● **YOUR INSTRUCTIONS**
Copy the records below exactly, leaving out every picture.
--- INPUT ---
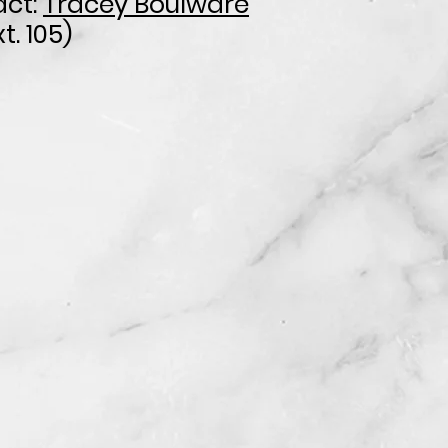
ct:
Tracey Boulware
t. 105)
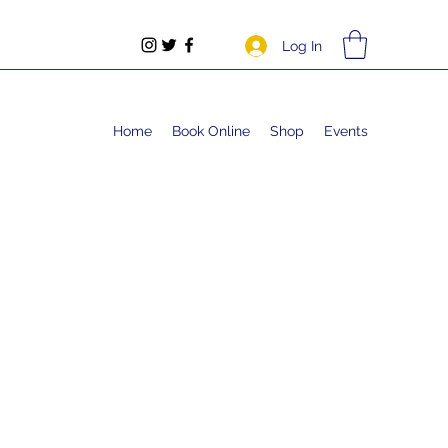
Log In
Home
Book Online
Shop
Events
---
● **SOLUTION FOR THIS TASK**
ct:
Tracey Boulware
t. 105)
Log In
Home
Book Online
Shop
Events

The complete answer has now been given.